Transcribed page contents
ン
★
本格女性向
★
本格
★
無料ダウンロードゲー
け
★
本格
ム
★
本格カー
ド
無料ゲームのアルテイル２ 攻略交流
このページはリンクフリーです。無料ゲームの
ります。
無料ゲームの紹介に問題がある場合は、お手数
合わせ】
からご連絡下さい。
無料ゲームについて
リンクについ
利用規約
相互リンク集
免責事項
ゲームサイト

Problem -
Each line of the data is to be output exactly, with none skipped.

Answer -
ン
★
本格女性向
★
本格
★
無料ダウンロードゲー
け
★
本格
ム
★
本格カー
ド
無料ゲームのアルテイル２ 攻略交流
このページはリンクフリーです。無料ゲームの
ります。
無料ゲームの紹介に問題がある場合は、お手数
合わせ】
からご連絡下さい。
無料ゲームについて
リンクについ
利用規約
相互リンク集
免責事項
ゲームサイト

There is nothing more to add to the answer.